[Items from a dataset]
━━━━━━━━━━━━━━━━
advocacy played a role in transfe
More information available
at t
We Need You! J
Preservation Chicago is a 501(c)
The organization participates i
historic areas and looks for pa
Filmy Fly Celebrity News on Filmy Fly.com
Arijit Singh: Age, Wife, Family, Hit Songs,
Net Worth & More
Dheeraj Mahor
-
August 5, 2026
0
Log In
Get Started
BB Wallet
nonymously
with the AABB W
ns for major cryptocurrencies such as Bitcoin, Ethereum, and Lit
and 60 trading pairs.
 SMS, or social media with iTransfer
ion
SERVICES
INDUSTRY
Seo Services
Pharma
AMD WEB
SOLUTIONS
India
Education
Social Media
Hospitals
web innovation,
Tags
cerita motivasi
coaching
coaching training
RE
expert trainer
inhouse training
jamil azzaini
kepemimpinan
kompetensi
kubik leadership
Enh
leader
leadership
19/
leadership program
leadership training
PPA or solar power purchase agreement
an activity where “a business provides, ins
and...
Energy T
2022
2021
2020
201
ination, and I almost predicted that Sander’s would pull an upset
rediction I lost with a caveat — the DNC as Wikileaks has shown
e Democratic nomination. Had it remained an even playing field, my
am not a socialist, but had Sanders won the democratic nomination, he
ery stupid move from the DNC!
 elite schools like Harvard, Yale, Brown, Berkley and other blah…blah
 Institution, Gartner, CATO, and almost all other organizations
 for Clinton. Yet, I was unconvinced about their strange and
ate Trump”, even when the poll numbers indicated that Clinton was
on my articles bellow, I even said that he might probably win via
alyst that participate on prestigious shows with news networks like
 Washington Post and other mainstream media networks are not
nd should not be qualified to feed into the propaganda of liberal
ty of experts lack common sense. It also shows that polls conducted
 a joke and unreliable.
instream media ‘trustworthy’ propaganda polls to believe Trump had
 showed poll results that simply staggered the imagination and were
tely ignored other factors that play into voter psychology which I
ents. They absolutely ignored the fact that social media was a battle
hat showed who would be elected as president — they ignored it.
━━━━━━━━━━━━━━━━
→ ACTIVITY: Proceeding from the line containing "SMS, or social media with iTransfer" through the line containing "alyst that participate", transcribe the lines above exactly, both end lines included.

→ OUTPUT FOR THIS TASK:
 SMS, or social media with iTransfer
ion
SERVICES
INDUSTRY
Seo Services
Pharma
AMD WEB
SOLUTIONS
India
Education
Social Media
Hospitals
web innovation,
Tags
cerita motivasi
coaching
coaching training
RE
expert trainer
inhouse training
jamil azzaini
kepemimpinan
kompetensi
kubik leadership
Enh
leader
leadership
19/
leadership program
leadership training
PPA or solar power purchase agreement
an activity where “a business provides, ins
and...
Energy T
2022
2021
2020
201
ination, and I almost predicted that Sander’s would pull an upset
rediction I lost with a caveat — the DNC as Wikileaks has shown
e Democratic nomination. Had it remained an even playing field, my
am not a socialist, but had Sanders won the democratic nomination, he
ery stupid move from the DNC!
 elite schools like Harvard, Yale, Brown, Berkley and other blah…blah
 Institution, Gartner, CATO, and almost all other organizations
 for Clinton. Yet, I was unconvinced about their strange and
ate Trump”, even when the poll numbers indicated that Clinton was
on my articles bellow, I even said that he might probably win via
alyst that participate on prestigious shows with news networks like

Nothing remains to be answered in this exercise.